IRをめぐっては、当時大阪府知事だった松井一郎氏が2016年におこなわれた説明会で「IR、カジノに税金は一切使いません。民間事業者が大阪に投資してくれるんです」と断言していたが、この事実が発覚すると、788億円を上限に土壌対策費を大阪市が負担することを決定してしまった。これまで大阪湾の埋め立て用地の販売でその対策費を市が負担したことはなく、これは異常な対応としか言いようがない。
大阪市はカジノ用地の土壌対策費について一般会計でなく港営事業会計から拠出することを強調。
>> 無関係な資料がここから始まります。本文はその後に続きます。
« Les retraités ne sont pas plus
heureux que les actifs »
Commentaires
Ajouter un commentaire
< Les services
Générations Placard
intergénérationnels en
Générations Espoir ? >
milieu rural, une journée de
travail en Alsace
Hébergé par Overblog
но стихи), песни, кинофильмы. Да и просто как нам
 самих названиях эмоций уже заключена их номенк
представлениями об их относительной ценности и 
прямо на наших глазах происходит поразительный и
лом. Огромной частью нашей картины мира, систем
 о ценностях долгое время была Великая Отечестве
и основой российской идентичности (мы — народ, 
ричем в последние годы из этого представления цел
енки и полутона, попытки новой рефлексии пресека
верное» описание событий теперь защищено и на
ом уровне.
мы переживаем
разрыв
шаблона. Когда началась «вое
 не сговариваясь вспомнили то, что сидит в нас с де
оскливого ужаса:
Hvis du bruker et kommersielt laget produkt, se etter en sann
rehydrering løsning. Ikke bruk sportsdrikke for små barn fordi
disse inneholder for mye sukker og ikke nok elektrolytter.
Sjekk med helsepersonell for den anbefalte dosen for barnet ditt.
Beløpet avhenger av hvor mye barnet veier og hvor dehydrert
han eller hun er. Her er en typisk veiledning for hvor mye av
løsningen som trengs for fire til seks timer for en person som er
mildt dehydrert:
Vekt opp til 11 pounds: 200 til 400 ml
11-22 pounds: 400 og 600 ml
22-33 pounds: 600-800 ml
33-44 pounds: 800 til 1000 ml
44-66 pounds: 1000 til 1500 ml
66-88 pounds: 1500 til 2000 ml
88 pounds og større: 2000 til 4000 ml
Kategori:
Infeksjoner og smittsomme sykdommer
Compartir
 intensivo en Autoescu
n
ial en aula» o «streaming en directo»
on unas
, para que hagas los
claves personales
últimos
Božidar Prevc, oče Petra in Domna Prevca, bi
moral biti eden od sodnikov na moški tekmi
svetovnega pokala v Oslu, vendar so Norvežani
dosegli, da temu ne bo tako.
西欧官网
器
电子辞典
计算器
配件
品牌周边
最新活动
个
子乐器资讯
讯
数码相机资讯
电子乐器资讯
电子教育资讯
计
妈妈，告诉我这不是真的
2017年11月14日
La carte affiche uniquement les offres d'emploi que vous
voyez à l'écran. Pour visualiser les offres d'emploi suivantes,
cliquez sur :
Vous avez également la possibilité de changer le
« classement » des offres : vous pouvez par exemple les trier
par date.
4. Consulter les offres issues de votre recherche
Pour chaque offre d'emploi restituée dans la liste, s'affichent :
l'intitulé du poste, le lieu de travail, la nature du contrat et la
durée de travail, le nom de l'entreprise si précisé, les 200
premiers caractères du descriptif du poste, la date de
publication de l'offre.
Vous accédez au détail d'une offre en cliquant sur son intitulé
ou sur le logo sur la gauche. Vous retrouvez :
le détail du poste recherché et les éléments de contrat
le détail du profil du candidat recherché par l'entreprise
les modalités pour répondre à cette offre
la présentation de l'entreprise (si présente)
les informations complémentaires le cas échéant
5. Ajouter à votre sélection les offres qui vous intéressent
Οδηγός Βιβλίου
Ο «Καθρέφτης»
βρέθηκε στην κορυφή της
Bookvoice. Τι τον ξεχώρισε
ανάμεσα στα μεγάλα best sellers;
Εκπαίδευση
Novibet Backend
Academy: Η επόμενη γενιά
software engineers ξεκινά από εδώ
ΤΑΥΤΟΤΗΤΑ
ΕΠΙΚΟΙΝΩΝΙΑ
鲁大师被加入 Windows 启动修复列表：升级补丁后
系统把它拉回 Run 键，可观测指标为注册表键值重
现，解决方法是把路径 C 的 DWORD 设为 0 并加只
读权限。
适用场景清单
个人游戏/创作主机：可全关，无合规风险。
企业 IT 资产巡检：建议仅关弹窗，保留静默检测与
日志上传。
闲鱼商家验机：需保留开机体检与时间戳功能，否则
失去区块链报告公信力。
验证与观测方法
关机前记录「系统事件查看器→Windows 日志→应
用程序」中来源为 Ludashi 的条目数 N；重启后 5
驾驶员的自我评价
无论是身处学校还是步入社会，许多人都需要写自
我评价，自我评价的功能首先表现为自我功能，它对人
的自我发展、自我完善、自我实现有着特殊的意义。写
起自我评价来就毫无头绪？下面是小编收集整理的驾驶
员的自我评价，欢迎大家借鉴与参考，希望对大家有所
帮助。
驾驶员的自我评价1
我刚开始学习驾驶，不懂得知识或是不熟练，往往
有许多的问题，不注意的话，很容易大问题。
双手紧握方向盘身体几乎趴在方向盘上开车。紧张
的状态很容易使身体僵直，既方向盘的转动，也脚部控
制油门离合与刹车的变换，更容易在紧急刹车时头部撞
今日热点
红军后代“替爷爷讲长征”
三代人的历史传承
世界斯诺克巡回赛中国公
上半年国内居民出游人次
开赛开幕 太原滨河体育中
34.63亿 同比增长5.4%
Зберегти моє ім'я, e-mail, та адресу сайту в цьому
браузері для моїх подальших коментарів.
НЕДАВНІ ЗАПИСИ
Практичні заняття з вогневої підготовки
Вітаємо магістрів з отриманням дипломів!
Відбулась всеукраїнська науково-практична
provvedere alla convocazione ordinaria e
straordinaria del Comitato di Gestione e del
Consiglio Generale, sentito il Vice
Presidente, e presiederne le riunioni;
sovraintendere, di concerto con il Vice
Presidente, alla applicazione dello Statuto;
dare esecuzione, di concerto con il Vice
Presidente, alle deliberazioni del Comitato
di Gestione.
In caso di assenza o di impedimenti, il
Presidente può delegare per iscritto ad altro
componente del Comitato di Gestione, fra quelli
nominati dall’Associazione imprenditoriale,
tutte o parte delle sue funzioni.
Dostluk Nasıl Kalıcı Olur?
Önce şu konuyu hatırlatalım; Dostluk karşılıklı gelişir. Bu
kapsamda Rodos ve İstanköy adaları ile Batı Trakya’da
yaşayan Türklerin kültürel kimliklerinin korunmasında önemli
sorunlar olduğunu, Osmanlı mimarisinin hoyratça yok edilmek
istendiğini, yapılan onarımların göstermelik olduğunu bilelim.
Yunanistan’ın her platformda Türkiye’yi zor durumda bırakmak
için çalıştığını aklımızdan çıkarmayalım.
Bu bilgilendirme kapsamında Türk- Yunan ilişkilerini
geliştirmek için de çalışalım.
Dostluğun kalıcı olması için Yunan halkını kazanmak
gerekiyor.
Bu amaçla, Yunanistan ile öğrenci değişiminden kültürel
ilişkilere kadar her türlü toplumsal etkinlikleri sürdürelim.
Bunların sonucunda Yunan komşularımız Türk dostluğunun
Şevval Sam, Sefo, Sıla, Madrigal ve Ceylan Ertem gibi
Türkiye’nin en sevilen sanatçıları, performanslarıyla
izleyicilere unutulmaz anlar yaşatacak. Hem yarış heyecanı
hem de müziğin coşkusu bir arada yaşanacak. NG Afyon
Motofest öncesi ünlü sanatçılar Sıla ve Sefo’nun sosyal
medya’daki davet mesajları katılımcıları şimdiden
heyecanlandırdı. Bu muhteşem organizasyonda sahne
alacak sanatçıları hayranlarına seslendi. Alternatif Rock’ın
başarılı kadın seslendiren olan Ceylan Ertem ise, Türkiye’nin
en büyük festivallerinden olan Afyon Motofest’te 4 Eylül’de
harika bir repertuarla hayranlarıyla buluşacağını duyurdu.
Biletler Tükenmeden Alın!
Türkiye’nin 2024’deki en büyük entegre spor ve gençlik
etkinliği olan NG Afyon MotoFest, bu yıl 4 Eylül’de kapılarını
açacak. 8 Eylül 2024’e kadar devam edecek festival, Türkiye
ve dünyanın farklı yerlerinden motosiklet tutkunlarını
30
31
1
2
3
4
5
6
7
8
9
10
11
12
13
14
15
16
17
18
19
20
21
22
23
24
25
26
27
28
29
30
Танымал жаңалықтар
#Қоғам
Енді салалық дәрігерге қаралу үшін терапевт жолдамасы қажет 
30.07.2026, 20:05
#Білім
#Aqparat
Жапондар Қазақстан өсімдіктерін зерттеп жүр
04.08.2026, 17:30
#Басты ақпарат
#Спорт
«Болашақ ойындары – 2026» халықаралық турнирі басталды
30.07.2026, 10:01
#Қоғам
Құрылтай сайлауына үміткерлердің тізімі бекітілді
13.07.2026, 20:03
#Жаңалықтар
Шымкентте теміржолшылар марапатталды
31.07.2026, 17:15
「府民・市民の税で負担するものではなく、造成した土地の売却・賃料収入等により事業を実施している特別会計の港営事業会計で負担することとしており、賃料収入等で回収していく」と説明している。
だが、市が事業期間の35年で見込む賃料収入は計約880億円。しかし、港営事業会計からは788億円のほかにも、前述の夢洲駅延伸工事や土地造成、道路工事、下水道整備などに400億円以上が使われることになっている。ほんとうにすべて港営事業会計で賄えるのか、疑問の声が噴出している。
しかも、土壌対策はこの788億円だけで終わらない可能性がある。IR開業後に施設拡張がおこなわれる場合、やはり土壌対策費として約257億円の公費負担が必要だと市が試算している。
そのうえ、〈万博跡地の一部は「国際観光拠点」とする計画で、市は跡地にもIR予定地と同様の対策をした場合、同程度の約766億円が必要と試算する〉(毎日新聞11月7日付)というから、今後、合わせて1000億円が必要になる可能性があるということだ。
さらに問題なのは、この土壌対策費には地盤沈下のための対策費が含まれていないこと。現状は地盤沈下の対策はIR事業者が実施することになっているが、今年9月に大阪府市と事業者が締結した協定では「市が使用した埋立材が原因で通常の想定を著しく上回る大規模な地盤沈下や陥没が生じた場合」は市が費用を負担するとしているのだ。
夢洲は廃棄物の最終処分場として大阪市が埋め立てて造成した人工島であり、すべての埋立材は市が使用したものにほかならない。大規模な地盤改良工事をおこなった関西国際空港でさえ地盤沈下をつづけていることを考えれば、巨額の地盤沈下対策費の負担を市が迫られる可能性は高いだろう。
しかも、だ。府市とIR事業者が締結した協定では、事業者が違約金なしで撤退できる「解除権」が3年間延長された。つまり、土壌対策などに巨額を投入したあとに、IR計画がご破産となる可能性まで出てきているのだ。